According to TravelPulse, this is good news for the disenfranchised employees:
“Part of the stipulations for accepting the aid was that American and United had to bring back more than 32,000 employees it furloughed on Sept. 30. The companies say the additional funds are enough to pay those workers through March 31, 2021.
United CEO Scott Kirby and President Brett Hart sent a letter to employees saying the airline will restore ‘temporary employment’ to workers who were previously employed with the carrier… American Airlines laid off 9,000 employees and not only is hiring them back but giving them retroactive pay.”
Keep in mind that this generosity only applies to full-time employees. It is not known if sub-contractors will be able to receive these same benefits and get their normal working hours aback.
But hey, good news is better than bad news!
Sarasota, Florida: The BEST Place in America to Retire!?
Every year, the “Best Places to Retire in the US” list is released by US News and World Report. It’s the must-read list for anybody nearing retirement age and seeking new grounds to live out the final years of their lives.
This year, Florida appears to be the hotspot for retirement, as just over half of the Top 25 rankings were occupied by one of their cities. And just look at the top four: Sarasota, Fort Myers, Port St. Lucie, and Naples (in that order).
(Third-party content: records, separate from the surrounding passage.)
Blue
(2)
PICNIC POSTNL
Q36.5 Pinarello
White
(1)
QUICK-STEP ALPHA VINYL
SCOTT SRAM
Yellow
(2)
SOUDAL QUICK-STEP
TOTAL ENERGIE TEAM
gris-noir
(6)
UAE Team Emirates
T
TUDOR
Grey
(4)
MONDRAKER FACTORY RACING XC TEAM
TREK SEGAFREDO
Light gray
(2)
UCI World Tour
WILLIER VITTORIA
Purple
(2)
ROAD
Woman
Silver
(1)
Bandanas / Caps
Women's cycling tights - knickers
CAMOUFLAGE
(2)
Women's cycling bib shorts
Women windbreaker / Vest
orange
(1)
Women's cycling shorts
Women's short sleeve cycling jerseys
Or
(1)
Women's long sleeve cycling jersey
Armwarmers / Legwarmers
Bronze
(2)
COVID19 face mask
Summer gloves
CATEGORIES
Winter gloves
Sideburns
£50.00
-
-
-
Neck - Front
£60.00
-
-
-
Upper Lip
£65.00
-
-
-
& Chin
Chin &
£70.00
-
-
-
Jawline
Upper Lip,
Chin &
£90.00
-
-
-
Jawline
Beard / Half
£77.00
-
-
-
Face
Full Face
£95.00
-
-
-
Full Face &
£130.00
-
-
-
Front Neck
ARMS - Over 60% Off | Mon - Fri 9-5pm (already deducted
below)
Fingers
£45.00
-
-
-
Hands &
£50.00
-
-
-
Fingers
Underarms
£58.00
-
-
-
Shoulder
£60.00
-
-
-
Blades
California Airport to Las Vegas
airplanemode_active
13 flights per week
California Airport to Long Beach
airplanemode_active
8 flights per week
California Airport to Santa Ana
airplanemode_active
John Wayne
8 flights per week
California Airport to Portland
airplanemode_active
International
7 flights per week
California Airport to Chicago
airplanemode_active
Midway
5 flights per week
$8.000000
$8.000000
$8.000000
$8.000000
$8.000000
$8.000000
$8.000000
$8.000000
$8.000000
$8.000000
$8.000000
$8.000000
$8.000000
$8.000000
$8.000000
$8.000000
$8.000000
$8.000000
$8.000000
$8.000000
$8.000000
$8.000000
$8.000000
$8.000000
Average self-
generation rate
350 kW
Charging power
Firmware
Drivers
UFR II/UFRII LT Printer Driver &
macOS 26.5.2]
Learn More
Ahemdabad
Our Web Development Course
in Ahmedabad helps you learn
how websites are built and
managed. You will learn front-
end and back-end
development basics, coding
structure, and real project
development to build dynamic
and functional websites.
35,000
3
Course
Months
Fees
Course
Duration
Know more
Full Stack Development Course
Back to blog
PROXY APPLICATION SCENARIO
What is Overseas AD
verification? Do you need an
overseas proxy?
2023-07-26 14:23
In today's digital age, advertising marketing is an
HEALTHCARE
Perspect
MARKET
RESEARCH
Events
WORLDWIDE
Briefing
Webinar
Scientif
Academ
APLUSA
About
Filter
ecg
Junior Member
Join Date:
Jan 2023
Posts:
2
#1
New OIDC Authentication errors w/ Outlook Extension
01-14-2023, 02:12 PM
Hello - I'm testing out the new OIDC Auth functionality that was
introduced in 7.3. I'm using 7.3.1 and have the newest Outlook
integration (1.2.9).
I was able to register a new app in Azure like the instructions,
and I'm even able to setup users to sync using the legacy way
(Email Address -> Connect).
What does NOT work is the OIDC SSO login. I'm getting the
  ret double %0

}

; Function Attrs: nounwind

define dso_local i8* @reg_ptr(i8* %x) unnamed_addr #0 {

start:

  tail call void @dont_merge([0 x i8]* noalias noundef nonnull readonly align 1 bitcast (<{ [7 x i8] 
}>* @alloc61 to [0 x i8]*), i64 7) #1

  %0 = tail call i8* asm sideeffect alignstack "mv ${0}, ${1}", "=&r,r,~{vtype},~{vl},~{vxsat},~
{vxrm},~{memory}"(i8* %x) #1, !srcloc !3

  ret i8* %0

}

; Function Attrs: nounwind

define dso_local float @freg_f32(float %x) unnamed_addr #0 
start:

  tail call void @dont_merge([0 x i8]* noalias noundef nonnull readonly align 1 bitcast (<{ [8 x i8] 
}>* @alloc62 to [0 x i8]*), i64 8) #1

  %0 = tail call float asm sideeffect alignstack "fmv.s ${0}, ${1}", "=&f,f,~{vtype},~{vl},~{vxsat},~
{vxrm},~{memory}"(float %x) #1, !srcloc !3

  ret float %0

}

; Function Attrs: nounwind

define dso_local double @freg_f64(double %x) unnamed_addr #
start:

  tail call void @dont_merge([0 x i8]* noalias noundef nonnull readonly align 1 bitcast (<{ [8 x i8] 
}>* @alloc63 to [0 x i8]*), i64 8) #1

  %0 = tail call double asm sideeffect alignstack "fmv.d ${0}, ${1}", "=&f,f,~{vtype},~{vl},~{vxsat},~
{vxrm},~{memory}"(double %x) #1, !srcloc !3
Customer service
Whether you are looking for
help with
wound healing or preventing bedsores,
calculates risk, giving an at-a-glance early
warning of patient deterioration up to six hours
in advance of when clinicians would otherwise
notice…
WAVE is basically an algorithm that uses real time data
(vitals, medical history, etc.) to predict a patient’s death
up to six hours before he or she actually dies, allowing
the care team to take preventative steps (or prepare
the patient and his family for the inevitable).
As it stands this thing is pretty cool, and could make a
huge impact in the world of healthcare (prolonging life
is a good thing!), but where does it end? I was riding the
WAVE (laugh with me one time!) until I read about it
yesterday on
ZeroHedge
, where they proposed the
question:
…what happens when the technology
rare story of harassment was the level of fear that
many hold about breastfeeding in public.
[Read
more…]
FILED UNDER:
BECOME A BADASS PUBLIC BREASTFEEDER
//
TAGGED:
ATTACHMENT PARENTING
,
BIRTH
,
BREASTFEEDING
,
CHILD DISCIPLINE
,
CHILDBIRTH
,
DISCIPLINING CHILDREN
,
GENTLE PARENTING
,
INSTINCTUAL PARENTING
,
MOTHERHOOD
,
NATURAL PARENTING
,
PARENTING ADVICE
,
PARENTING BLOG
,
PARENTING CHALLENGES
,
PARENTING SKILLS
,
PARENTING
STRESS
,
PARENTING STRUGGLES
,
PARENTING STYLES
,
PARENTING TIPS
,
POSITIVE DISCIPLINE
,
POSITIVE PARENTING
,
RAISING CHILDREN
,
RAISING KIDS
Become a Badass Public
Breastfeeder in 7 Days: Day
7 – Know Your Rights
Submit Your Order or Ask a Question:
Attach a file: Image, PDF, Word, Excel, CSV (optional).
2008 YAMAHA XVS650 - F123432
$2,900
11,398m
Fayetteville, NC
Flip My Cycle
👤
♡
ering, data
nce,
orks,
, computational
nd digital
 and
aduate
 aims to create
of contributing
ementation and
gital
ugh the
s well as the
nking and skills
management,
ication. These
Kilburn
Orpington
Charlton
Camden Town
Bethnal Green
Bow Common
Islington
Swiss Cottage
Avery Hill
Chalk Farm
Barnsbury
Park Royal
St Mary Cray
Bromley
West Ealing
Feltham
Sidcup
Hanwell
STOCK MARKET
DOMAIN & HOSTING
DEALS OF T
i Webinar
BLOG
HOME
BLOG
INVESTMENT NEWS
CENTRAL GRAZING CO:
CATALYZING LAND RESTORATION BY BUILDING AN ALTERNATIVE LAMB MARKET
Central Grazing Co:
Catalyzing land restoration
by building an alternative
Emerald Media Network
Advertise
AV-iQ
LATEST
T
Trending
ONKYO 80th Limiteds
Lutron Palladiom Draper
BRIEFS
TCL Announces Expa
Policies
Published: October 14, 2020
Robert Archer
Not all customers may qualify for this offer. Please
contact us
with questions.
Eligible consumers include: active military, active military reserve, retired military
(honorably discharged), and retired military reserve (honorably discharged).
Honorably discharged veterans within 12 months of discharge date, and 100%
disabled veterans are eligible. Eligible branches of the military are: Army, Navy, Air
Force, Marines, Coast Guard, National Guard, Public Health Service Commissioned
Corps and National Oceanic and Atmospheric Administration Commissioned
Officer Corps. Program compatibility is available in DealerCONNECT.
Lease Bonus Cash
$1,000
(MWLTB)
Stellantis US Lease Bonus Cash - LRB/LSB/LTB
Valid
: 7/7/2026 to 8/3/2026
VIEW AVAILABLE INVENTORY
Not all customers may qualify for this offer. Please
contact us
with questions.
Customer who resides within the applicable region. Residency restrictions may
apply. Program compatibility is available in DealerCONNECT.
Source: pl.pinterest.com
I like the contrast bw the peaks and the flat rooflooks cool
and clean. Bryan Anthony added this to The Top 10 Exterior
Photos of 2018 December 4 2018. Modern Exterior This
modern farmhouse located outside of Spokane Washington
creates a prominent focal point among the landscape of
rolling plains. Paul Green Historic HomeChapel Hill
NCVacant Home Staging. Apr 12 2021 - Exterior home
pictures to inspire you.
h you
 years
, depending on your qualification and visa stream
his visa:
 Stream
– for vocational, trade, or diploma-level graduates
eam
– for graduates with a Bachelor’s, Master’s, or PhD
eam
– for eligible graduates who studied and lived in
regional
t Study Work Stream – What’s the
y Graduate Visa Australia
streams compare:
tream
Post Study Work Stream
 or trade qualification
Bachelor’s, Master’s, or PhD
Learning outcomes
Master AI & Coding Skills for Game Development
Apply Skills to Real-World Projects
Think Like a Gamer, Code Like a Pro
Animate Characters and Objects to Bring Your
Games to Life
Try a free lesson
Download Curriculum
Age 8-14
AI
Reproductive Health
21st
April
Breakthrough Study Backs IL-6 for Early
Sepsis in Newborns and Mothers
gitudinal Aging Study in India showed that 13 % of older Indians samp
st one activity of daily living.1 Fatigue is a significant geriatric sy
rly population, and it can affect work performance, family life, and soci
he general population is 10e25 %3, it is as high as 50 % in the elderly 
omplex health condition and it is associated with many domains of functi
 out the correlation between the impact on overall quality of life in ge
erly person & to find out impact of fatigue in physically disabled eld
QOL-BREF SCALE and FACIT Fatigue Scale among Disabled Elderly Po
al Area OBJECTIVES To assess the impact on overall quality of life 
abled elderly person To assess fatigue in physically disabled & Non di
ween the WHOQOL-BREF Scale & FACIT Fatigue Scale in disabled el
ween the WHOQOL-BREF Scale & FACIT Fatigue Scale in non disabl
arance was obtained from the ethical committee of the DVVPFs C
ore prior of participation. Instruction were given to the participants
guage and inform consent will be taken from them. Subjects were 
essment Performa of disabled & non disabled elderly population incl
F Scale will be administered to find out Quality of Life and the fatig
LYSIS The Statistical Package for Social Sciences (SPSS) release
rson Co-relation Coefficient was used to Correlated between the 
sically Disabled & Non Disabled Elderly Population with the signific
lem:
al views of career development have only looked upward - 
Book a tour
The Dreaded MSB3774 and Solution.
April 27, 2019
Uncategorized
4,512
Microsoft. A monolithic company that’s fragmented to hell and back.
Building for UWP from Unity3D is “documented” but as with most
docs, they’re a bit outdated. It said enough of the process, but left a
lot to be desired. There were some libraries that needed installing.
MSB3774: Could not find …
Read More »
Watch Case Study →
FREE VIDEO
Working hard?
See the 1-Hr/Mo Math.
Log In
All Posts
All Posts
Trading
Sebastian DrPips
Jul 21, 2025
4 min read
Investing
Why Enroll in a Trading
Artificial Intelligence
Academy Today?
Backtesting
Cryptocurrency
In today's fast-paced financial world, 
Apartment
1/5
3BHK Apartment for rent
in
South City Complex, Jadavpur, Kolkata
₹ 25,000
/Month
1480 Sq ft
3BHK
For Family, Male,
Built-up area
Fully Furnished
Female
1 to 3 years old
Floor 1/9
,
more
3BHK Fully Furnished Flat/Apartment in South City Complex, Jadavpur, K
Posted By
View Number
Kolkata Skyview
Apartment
If you really want to have your mind blown, the top two cities were the same as the 2019 list!
Travel + Leisure reports with more details on why Sarasota took the #1 spot:
“Sarasota’s beaches, parks, cultural attractions, shops, and restaurants make it popular with visitors as well as residents.
The methodology used in the study factors in health care quality, retiree taxes, desirability, job market ratings, and a happiness measure, based on a public survey of individuals of retirement age and those nearing retirement age.
…Florida’s affordable homes, low taxes, and high ratings for happiness and desirability placed the state at the top of the list. Sarasota’s increases in desirability and job market scores enabled the city to edge out Fort Myers for the first place spot for 2020-2021.”